- RECORDS FOR PROCESSING:
★ ★ ★ ★

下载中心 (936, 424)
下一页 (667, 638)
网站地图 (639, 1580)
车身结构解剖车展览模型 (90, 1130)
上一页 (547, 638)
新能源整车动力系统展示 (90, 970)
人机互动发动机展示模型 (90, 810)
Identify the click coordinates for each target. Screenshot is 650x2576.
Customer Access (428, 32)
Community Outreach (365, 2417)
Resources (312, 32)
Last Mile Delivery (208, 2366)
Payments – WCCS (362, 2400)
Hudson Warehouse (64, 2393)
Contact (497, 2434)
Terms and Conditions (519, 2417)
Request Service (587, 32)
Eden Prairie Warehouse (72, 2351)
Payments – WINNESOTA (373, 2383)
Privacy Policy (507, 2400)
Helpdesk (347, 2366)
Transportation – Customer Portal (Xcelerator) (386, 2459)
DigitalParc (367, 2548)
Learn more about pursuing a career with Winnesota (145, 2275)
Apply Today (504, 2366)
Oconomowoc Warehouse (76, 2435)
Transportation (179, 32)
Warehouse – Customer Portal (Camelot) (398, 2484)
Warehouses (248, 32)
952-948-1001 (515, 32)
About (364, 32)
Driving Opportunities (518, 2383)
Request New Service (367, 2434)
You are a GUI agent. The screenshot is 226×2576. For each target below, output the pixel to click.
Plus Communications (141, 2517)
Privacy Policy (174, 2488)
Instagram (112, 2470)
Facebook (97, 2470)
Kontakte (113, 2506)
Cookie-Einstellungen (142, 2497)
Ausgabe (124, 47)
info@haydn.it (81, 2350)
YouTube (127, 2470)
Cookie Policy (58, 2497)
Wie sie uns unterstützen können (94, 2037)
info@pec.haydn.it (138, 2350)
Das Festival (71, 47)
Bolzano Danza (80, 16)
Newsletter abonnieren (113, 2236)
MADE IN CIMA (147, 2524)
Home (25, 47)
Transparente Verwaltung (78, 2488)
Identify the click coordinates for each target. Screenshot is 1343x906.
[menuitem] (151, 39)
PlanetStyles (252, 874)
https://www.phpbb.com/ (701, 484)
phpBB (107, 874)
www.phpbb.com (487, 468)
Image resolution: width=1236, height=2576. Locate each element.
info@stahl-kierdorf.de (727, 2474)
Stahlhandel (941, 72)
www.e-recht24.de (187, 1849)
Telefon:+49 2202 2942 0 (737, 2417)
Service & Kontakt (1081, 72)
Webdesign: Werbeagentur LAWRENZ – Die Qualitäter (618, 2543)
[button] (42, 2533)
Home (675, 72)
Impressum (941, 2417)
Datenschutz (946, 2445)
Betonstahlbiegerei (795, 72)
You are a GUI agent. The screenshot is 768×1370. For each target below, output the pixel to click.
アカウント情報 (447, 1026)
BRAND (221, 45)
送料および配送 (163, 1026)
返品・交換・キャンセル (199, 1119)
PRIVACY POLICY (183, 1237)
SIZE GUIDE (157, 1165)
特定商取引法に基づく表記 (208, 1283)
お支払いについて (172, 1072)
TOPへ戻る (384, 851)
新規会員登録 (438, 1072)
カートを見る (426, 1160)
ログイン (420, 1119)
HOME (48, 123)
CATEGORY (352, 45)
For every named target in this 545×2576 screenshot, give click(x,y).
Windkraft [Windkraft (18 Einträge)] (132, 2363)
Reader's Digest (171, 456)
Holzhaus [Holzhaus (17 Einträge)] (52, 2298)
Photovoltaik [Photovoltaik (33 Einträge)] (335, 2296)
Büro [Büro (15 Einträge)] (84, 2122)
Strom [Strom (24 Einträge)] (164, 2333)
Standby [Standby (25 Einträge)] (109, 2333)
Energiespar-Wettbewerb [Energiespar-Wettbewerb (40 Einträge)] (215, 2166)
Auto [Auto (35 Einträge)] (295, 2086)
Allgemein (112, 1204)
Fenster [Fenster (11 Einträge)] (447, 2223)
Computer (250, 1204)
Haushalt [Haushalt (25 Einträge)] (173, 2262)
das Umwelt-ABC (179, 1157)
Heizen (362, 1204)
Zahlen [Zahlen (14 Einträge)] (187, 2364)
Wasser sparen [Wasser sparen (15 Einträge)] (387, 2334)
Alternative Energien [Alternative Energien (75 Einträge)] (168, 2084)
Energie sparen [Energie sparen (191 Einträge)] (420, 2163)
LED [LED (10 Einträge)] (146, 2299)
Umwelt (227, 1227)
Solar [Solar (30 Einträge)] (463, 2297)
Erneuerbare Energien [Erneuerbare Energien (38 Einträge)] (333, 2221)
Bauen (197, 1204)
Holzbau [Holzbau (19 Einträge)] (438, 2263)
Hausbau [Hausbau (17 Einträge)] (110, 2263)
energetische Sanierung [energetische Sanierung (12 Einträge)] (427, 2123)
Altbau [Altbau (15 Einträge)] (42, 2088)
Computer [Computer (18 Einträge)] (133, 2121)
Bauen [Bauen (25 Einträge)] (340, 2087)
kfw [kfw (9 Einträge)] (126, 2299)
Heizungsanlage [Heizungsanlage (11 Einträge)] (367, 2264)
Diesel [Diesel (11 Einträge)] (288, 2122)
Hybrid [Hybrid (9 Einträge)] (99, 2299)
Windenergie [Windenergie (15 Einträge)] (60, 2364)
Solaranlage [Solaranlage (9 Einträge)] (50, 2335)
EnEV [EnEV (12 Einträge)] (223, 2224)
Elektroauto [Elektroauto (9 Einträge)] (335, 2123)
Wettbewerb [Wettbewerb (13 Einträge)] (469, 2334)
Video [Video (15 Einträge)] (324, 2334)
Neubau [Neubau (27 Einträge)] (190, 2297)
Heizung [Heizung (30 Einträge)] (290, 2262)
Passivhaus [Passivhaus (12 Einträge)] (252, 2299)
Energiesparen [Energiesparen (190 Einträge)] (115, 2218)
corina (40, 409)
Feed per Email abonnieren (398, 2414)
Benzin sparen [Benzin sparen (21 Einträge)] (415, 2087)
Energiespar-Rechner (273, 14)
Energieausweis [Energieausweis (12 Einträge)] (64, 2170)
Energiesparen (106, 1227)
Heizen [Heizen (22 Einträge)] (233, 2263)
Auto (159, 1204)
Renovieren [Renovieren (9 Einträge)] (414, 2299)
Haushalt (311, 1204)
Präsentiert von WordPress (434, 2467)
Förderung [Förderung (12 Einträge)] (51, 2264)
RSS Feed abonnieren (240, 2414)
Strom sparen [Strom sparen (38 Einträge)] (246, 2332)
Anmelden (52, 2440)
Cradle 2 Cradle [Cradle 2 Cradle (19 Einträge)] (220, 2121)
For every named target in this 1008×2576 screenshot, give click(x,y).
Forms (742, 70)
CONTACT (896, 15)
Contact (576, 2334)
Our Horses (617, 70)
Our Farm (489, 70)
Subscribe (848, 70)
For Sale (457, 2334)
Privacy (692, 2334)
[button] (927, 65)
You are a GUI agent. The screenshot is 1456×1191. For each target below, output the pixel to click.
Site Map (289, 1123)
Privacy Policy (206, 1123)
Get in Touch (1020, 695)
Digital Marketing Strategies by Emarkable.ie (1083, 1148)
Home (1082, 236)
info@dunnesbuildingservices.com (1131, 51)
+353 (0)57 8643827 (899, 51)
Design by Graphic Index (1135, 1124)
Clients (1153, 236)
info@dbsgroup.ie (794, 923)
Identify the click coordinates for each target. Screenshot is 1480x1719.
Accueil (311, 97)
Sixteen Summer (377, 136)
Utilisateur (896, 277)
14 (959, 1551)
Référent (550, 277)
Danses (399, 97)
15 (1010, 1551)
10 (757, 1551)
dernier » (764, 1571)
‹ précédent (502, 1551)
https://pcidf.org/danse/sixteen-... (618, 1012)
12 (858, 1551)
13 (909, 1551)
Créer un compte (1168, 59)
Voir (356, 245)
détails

★ ★ ★ ★

- EXERCISE: Could you repeat all of the material above exactly?

- PROBLEM SOLUTION:
下载中心 (936, 424)
下一页 (667, 638)
网站地图 (639, 1580)
车身结构解剖车展览模型 (90, 1130)
上一页 (547, 638)
新能源整车动力系统展示 (90, 970)
人机互动发动机展示模型 (90, 810)
Identify the click coordinates for each target. Screenshot is 650x2576.
Customer Access (428, 32)
Community Outreach (365, 2417)
Resources (312, 32)
Last Mile Delivery (208, 2366)
Payments – WCCS (362, 2400)
Hudson Warehouse (64, 2393)
Contact (497, 2434)
Terms and Conditions (519, 2417)
Request Service (587, 32)
Eden Prairie Warehouse (72, 2351)
Payments – WINNESOTA (373, 2383)
Privacy Policy (507, 2400)
Helpdesk (347, 2366)
Transportation – Customer Portal (Xcelerator) (386, 2459)
DigitalParc (367, 2548)
Learn more about pursuing a career with Winnesota (145, 2275)
Apply Today (504, 2366)
Oconomowoc Warehouse (76, 2435)
Transportation (179, 32)
Warehouse – Customer Portal (Camelot) (398, 2484)
Warehouses (248, 32)
952-948-1001 (515, 32)
About (364, 32)
Driving Opportunities (518, 2383)
Request New Service (367, 2434)
You are a GUI agent. The screenshot is 226×2576. For each target below, output the pixel to click.
Plus Communications (141, 2517)
Privacy Policy (174, 2488)
Instagram (112, 2470)
Facebook (97, 2470)
Kontakte (113, 2506)
Cookie-Einstellungen (142, 2497)
Ausgabe (124, 47)
info@haydn.it (81, 2350)
YouTube (127, 2470)
Cookie Policy (58, 2497)
Wie sie uns unterstützen können (94, 2037)
info@pec.haydn.it (138, 2350)
Das Festival (71, 47)
Bolzano Danza (80, 16)
Newsletter abonnieren (113, 2236)
MADE IN CIMA (147, 2524)
Home (25, 47)
Transparente Verwaltung (78, 2488)
Identify the click coordinates for each target. Screenshot is 1343x906.
[menuitem] (151, 39)
PlanetStyles (252, 874)
https://www.phpbb.com/ (701, 484)
phpBB (107, 874)
www.phpbb.com (487, 468)
Image resolution: width=1236, height=2576. Locate each element.
info@stahl-kierdorf.de (727, 2474)
Stahlhandel (941, 72)
www.e-recht24.de (187, 1849)
Telefon:+49 2202 2942 0 (737, 2417)
Service & Kontakt (1081, 72)
Webdesign: Werbeagentur LAWRENZ – Die Qualitäter (618, 2543)
[button] (42, 2533)
Home (675, 72)
Impressum (941, 2417)
Datenschutz (946, 2445)
Betonstahlbiegerei (795, 72)
You are a GUI agent. The screenshot is 768×1370. For each target below, output the pixel to click.
アカウント情報 (447, 1026)
BRAND (221, 45)
送料および配送 (163, 1026)
返品・交換・キャンセル (199, 1119)
PRIVACY POLICY (183, 1237)
SIZE GUIDE (157, 1165)
特定商取引法に基づく表記 (208, 1283)
お支払いについて (172, 1072)
TOPへ戻る (384, 851)
新規会員登録 (438, 1072)
カートを見る (426, 1160)
ログイン (420, 1119)
HOME (48, 123)
CATEGORY (352, 45)
For every named target in this 545×2576 screenshot, give click(x,y).
Windkraft [Windkraft (18 Einträge)] (132, 2363)
Reader's Digest (171, 456)
Holzhaus [Holzhaus (17 Einträge)] (52, 2298)
Photovoltaik [Photovoltaik (33 Einträge)] (335, 2296)
Büro [Büro (15 Einträge)] (84, 2122)
Strom [Strom (24 Einträge)] (164, 2333)
Standby [Standby (25 Einträge)] (109, 2333)
Energiespar-Wettbewerb [Energiespar-Wettbewerb (40 Einträge)] (215, 2166)
Auto [Auto (35 Einträge)] (295, 2086)
Allgemein (112, 1204)
Fenster [Fenster (11 Einträge)] (447, 2223)
Computer (250, 1204)
Haushalt [Haushalt (25 Einträge)] (173, 2262)
das Umwelt-ABC (179, 1157)
Heizen (362, 1204)
Zahlen [Zahlen (14 Einträge)] (187, 2364)
Wasser sparen [Wasser sparen (15 Einträge)] (387, 2334)
Alternative Energien [Alternative Energien (75 Einträge)] (168, 2084)
Energie sparen [Energie sparen (191 Einträge)] (420, 2163)
LED [LED (10 Einträge)] (146, 2299)
Umwelt (227, 1227)
Solar [Solar (30 Einträge)] (463, 2297)
Erneuerbare Energien [Erneuerbare Energien (38 Einträge)] (333, 2221)
Bauen (197, 1204)
Holzbau [Holzbau (19 Einträge)] (438, 2263)
Hausbau [Hausbau (17 Einträge)] (110, 2263)
energetische Sanierung [energetische Sanierung (12 Einträge)] (427, 2123)
Altbau [Altbau (15 Einträge)] (42, 2088)
Computer [Computer (18 Einträge)] (133, 2121)
Bauen [Bauen (25 Einträge)] (340, 2087)
kfw [kfw (9 Einträge)] (126, 2299)
Heizungsanlage [Heizungsanlage (11 Einträge)] (367, 2264)
Diesel [Diesel (11 Einträge)] (288, 2122)
Hybrid [Hybrid (9 Einträge)] (99, 2299)
Windenergie [Windenergie (15 Einträge)] (60, 2364)
Solaranlage [Solaranlage (9 Einträge)] (50, 2335)
EnEV [EnEV (12 Einträge)] (223, 2224)
Elektroauto [Elektroauto (9 Einträge)] (335, 2123)
Wettbewerb [Wettbewerb (13 Einträge)] (469, 2334)
Video [Video (15 Einträge)] (324, 2334)
Neubau [Neubau (27 Einträge)] (190, 2297)
Heizung [Heizung (30 Einträge)] (290, 2262)
Passivhaus [Passivhaus (12 Einträge)] (252, 2299)
Energiesparen [Energiesparen (190 Einträge)] (115, 2218)
corina (40, 409)
Feed per Email abonnieren (398, 2414)
Benzin sparen [Benzin sparen (21 Einträge)] (415, 2087)
Energiespar-Rechner (273, 14)
Energieausweis [Energieausweis (12 Einträge)] (64, 2170)
Energiesparen (106, 1227)
Heizen [Heizen (22 Einträge)] (233, 2263)
Auto (159, 1204)
Renovieren [Renovieren (9 Einträge)] (414, 2299)
Haushalt (311, 1204)
Präsentiert von WordPress (434, 2467)
Förderung [Förderung (12 Einträge)] (51, 2264)
RSS Feed abonnieren (240, 2414)
Strom sparen [Strom sparen (38 Einträge)] (246, 2332)
Anmelden (52, 2440)
Cradle 2 Cradle [Cradle 2 Cradle (19 Einträge)] (220, 2121)
For every named target in this 1008×2576 screenshot, give click(x,y).
Forms (742, 70)
CONTACT (896, 15)
Contact (576, 2334)
Our Horses (617, 70)
Our Farm (489, 70)
Subscribe (848, 70)
For Sale (457, 2334)
Privacy (692, 2334)
[button] (927, 65)
You are a GUI agent. The screenshot is 1456×1191. For each target below, output the pixel to click.
Site Map (289, 1123)
Privacy Policy (206, 1123)
Get in Touch (1020, 695)
Digital Marketing Strategies by Emarkable.ie (1083, 1148)
Home (1082, 236)
info@dunnesbuildingservices.com (1131, 51)
+353 (0)57 8643827 (899, 51)
Design by Graphic Index (1135, 1124)
Clients (1153, 236)
info@dbsgroup.ie (794, 923)
Identify the click coordinates for each target. Screenshot is 1480x1719.
Accueil (311, 97)
Sixteen Summer (377, 136)
Utilisateur (896, 277)
14 (959, 1551)
Référent (550, 277)
Danses (399, 97)
15 (1010, 1551)
10 (757, 1551)
dernier » (764, 1571)
‹ précédent (502, 1551)
https://pcidf.org/danse/sixteen-... (618, 1012)
12 (858, 1551)
13 (909, 1551)
Créer un compte (1168, 59)
Voir (356, 245)
détails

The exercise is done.